> ASSIGNMENT: Starting at the line that contains "You are a GUI", output each line through the end of the data exactly, and nothing more.

-- Opening Marker --

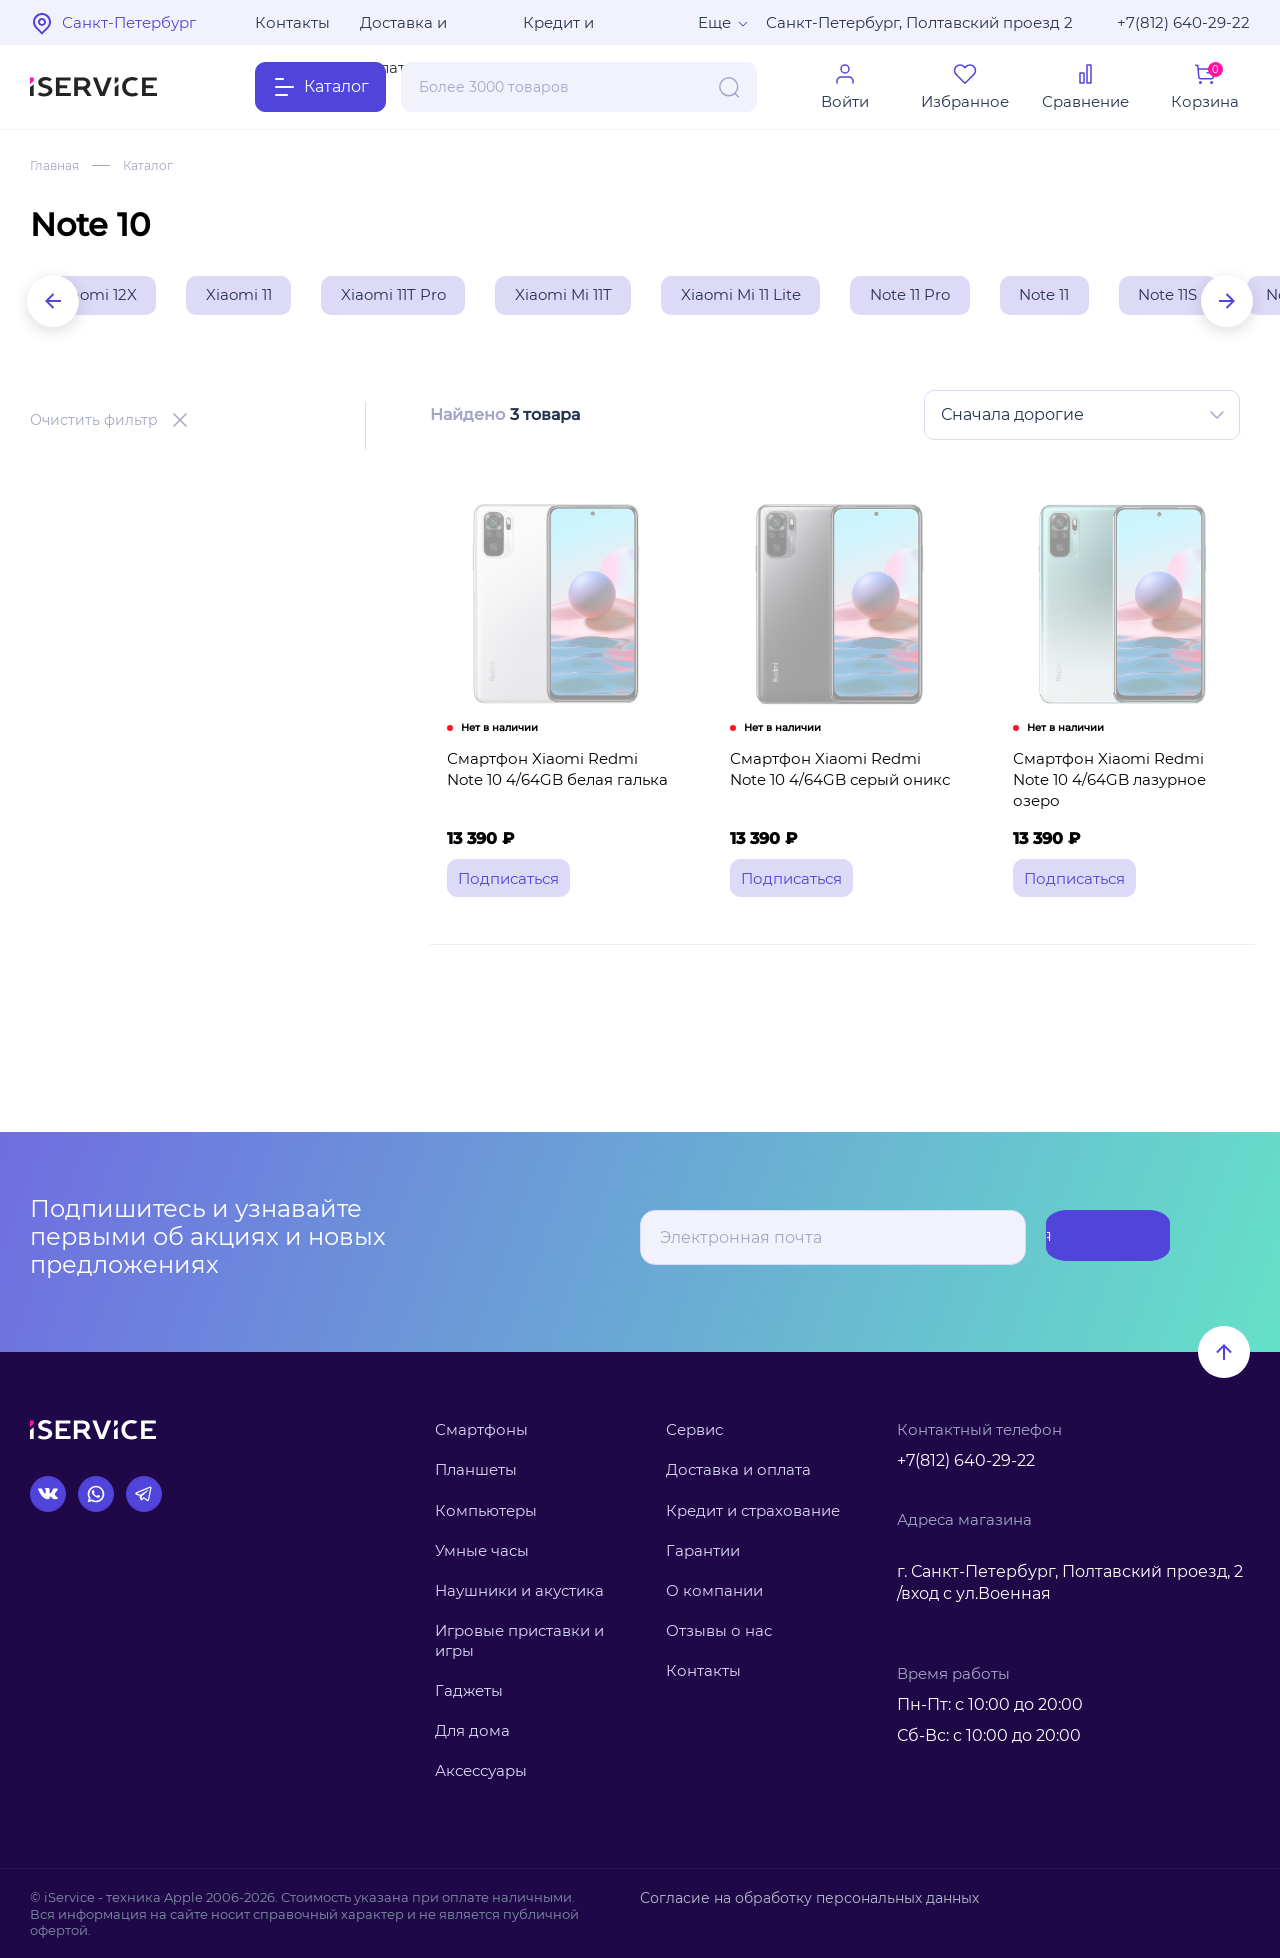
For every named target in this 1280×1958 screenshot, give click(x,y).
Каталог (160, 165)
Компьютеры (486, 1510)
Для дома (472, 1730)
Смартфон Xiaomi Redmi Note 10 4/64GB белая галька (557, 793)
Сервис (694, 1429)
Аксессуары (481, 1770)
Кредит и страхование (753, 1510)
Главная (58, 165)
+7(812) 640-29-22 (1183, 22)
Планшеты (476, 1469)
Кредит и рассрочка (564, 29)
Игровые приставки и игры (519, 1640)
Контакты (292, 22)
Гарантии (703, 1550)
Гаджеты (469, 1690)
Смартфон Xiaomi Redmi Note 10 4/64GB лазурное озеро (1124, 793)
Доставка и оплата (403, 29)
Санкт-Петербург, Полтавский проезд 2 (919, 22)
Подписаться (1090, 1237)
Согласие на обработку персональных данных (797, 1897)
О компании (714, 1590)
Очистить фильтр (94, 424)
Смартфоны (481, 1429)
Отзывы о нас (719, 1630)
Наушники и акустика (519, 1590)
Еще (714, 22)
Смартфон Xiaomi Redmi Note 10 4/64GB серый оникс (840, 793)
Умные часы (482, 1550)
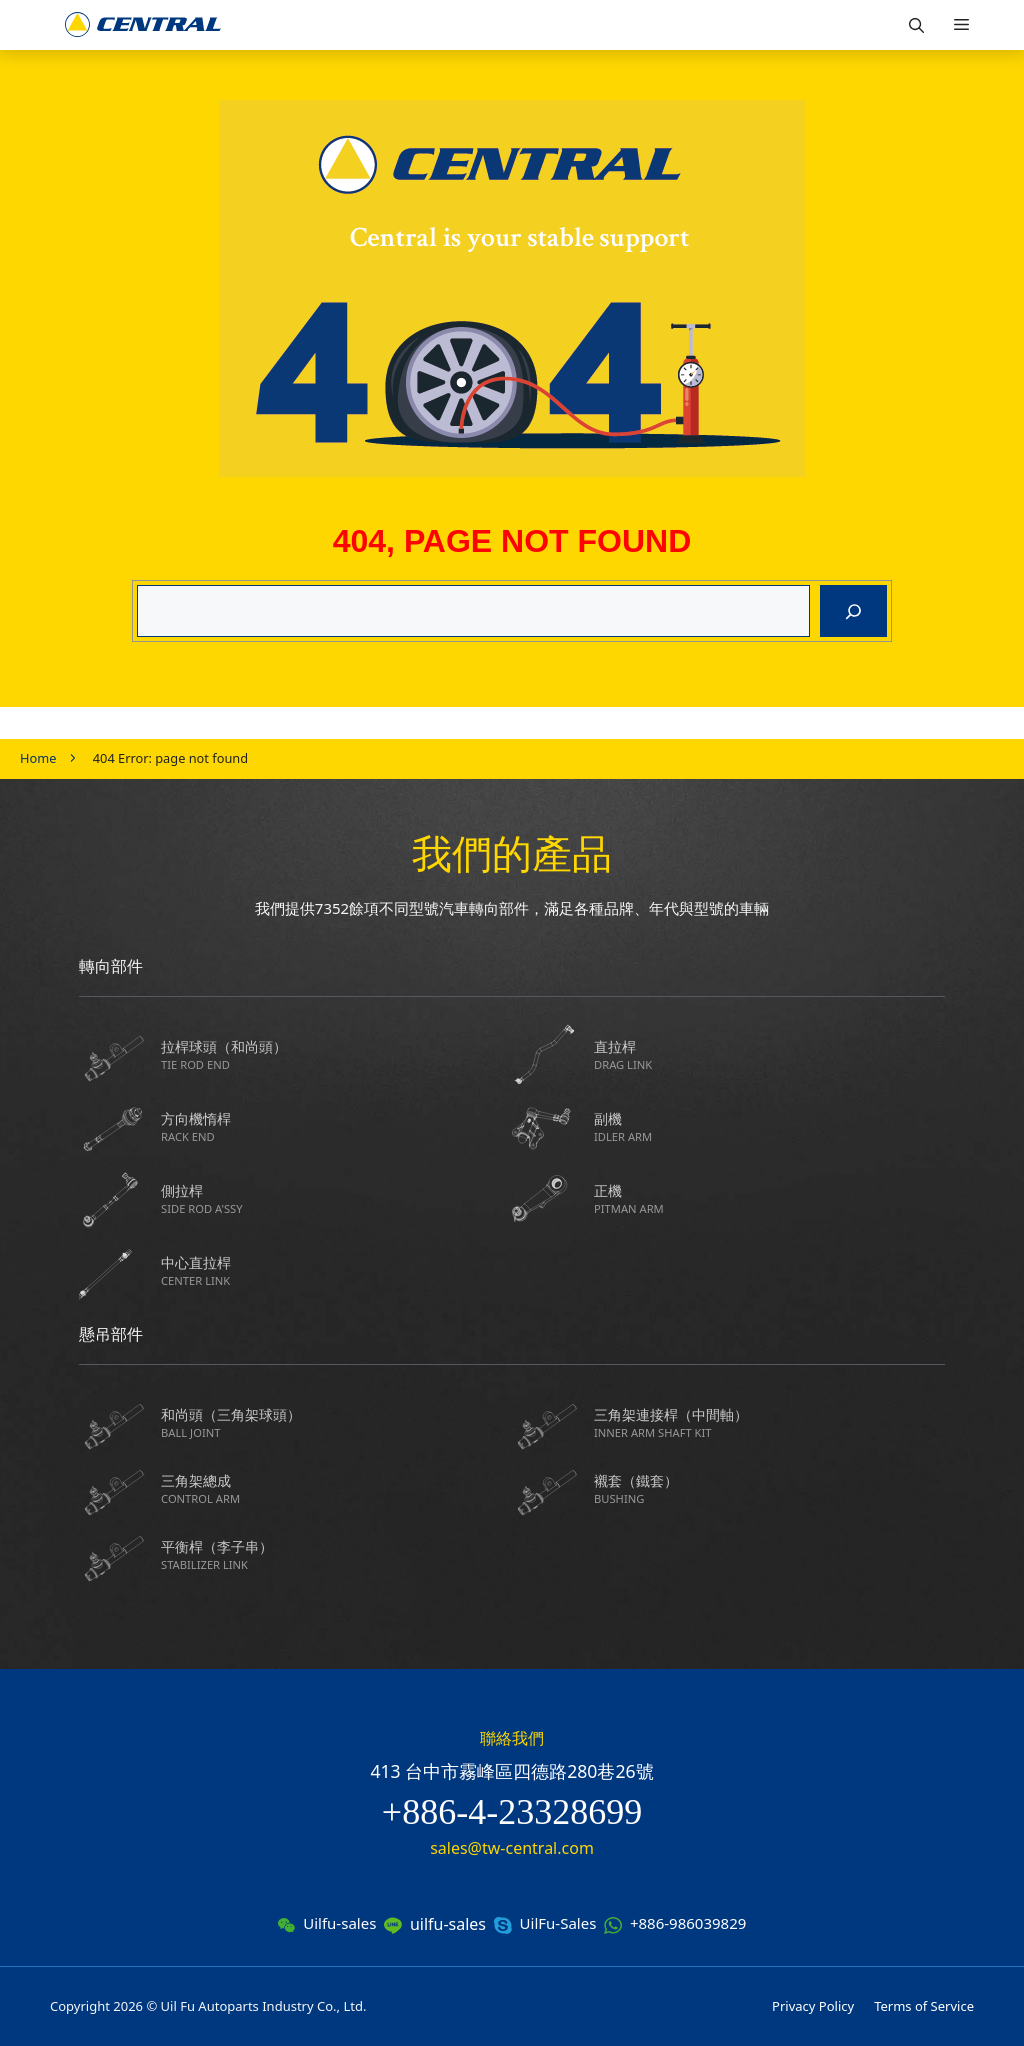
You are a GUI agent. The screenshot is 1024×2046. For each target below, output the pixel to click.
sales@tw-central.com (512, 1848)
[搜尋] (853, 611)
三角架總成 (336, 1488)
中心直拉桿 (336, 1270)
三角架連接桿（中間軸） (769, 1422)
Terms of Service (924, 2006)
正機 (769, 1198)
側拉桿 (336, 1198)
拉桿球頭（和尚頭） (336, 1054)
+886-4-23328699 (512, 1812)
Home (38, 758)
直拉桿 (769, 1054)
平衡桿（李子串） (336, 1554)
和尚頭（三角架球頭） (336, 1422)
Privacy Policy (813, 2006)
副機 (769, 1126)
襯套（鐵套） (769, 1488)
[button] (916, 25)
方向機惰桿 (336, 1126)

-- Closing Marker --

> RESULT:
You are a GUI agent. The screenshot is 1024×2046. For each target below, output the pixel to click.
sales@tw-central.com (512, 1848)
[搜尋] (853, 611)
三角架總成 (336, 1488)
中心直拉桿 (336, 1270)
三角架連接桿（中間軸） (769, 1422)
Terms of Service (924, 2006)
正機 (769, 1198)
側拉桿 (336, 1198)
拉桿球頭（和尚頭） (336, 1054)
+886-4-23328699 (512, 1812)
Home (38, 758)
直拉桿 (769, 1054)
平衡桿（李子串） (336, 1554)
和尚頭（三角架球頭） (336, 1422)
Privacy Policy (813, 2006)
副機 (769, 1126)
襯套（鐵套） (769, 1488)
[button] (916, 25)
方向機惰桿 (336, 1126)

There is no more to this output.